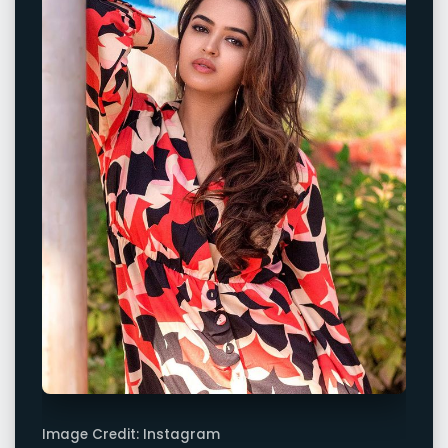
Image Credit: Instagram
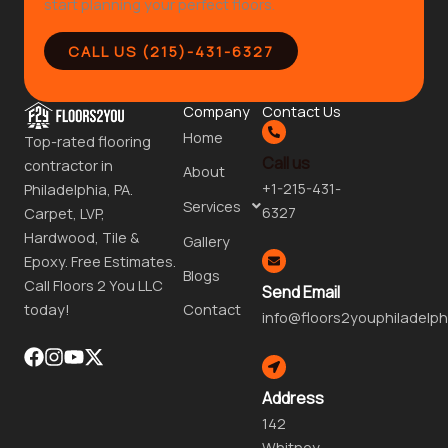
start planning your perfect floors.
CALL US (215)-431-6327
Company
Contact Us
Home
Top-rated flooring
Call us
contractor in
About
+1-215-431-
Philadelphia, PA.
Services
6327
Carpet, LVP,
Hardwood, Tile &
Gallery
Epoxy. Free Estimates.
Blogs
Call Floors 2 You LLC
Send Email
Contact
today!
info@floors2youphiladelph
Address
142
Whitney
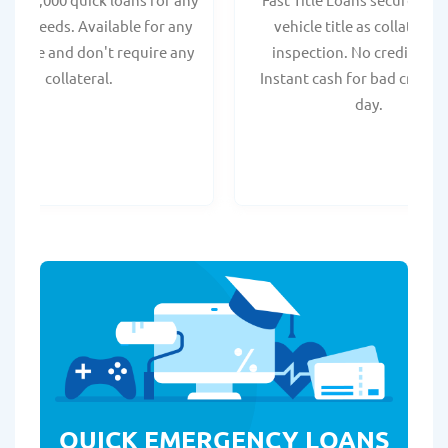
onal needs. Available for any
vehicle title as collateral.
t score and don't require any
inspection. No credit chec
collateral.
Instant cash for bad credit
day.
QUICK EMERGENCY LOANS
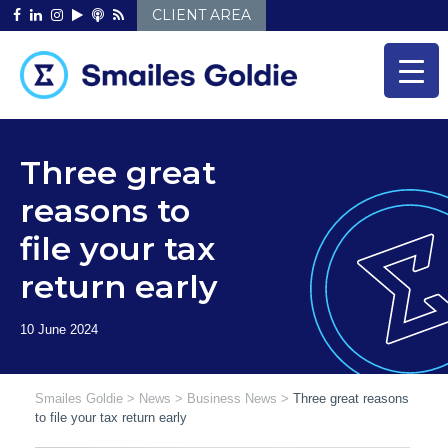
Skip
CLIENT AREA
to
content
Three great
reasons to
file your tax
return early
Smailes Goldie
>
News
>
Business News
>
Three great reasons
to file your tax return early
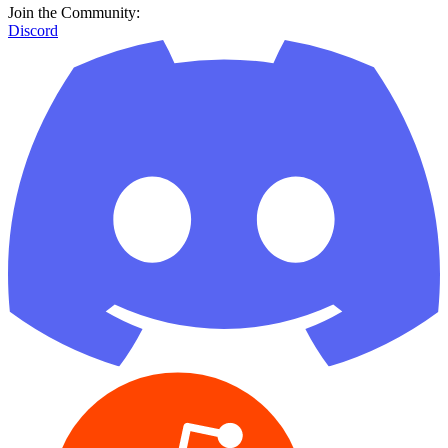
Join the Community:
Discord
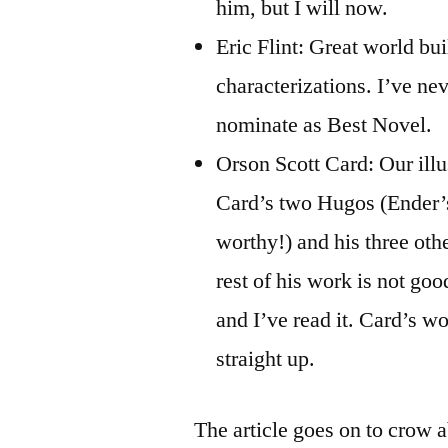
him, but I will now.
Eric Flint: Great world bui
characterizations. I’ve ne
nominate as Best Novel.
Orson Scott Card: Our illu
Card’s two Hugos (Ender’
worthy!) and his three oth
rest of his work is not go
and I’ve read it. Card’s w
straight up.
The article goes on to crow 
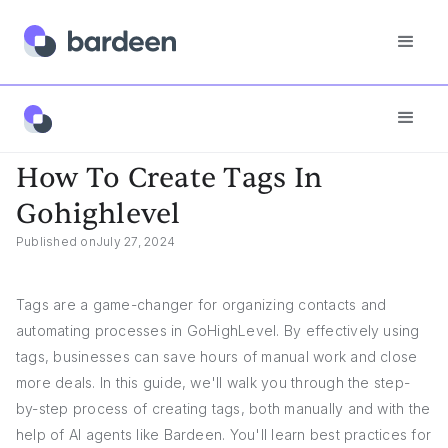
App FAQs
How To Create Tags In Gohighlevel
How To Create Tags In
Gohighlevel
Published on
July 27, 2024
Tags are a game-changer for organizing contacts and
automating processes in GoHighLevel. By effectively using
tags, businesses can save hours of manual work and close
more deals. In this guide, we'll walk you through the step-
by-step process of creating tags, both manually and with the
help of AI agents like Bardeen. You'll learn best practices for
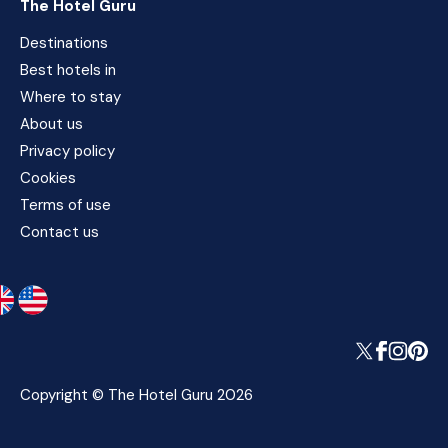
The Hotel Guru
Destinations
Best hotels in
Where to stay
About us
Privacy policy
Cookies
Terms of use
Contact us
Copyright © The Hotel Guru 2026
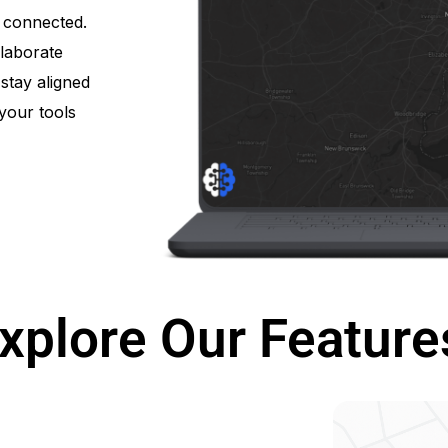
 connected.
llaborate
 stay aligned
 your tools
xplore Our Feature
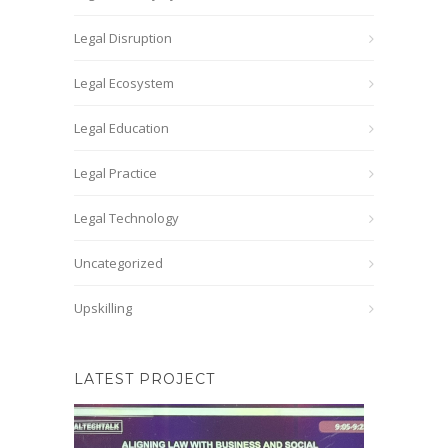
Legal Disruption
Legal Ecosystem
Legal Education
Legal Practice
Legal Technology
Uncategorized
Upskilling
LATEST PROJECT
+-------+
__PROBLEM__:
The answer should be an exact restatement of every entry, with the pictures omitted.

__RESULT OF THE TASK__:
Image Credit: Instagram
start planning your perfect floors.
CALL US (215)-431-6327
Company
Contact Us
Home
Top-rated flooring
Call us
contractor in
About
+1-215-431-
Philadelphia, PA.
Services
6327
Carpet, LVP,
Hardwood, Tile &
Gallery
Epoxy. Free Estimates.
Blogs
Call Floors 2 You LLC
Send Email
Contact
today!
info@floors2youphiladelph
Address
142
Whitney
onal needs. Available for any
vehicle title as collateral.
t score and don't require any
inspection. No credit chec
collateral.
Instant cash for bad credit
day.
QUICK EMERGENCY LOANS
Skip
CLIENT AREA
to
content
Three great
reasons to
file your tax
return early
Smailes Goldie
>
News
>
Business News
>
Three great reasons
to file your tax return early
Join the Community:
Discord
him, but I will now.
Eric Flint: Great world bui
characterizations. I’ve ne
nominate as Best Novel.
Orson Scott Card: Our illu
Card’s two Hugos (Ender’
worthy!) and his three oth
rest of his work is not go
and I’ve read it. Card’s w
straight up.
The article goes on to crow 
App FAQs
How To Create Tags In Gohighlevel
How To Create Tags In
Gohighlevel
Published on
July 27, 2024
Tags are a game-changer for organizing contacts and
automating processes in GoHighLevel. By effectively using
tags, businesses can save hours of manual work and close
more deals. In this guide, we'll walk you through the step-
by-step process of creating tags, both manually and with the
help of AI agents like Bardeen. You'll learn best practices for
The Hotel Guru
Destinations
Best hotels in
Where to stay
About us
Privacy policy
Cookies
Terms of use
Contact us
Copyright © The Hotel Guru 2026
 connected.
llaborate
 stay aligned
 your tools
xplore Our Feature
Legal Disruption
Legal Ecosystem
Legal Education
Legal Practice
Legal Technology
Uncategorized
Upskilling
LATEST PROJECT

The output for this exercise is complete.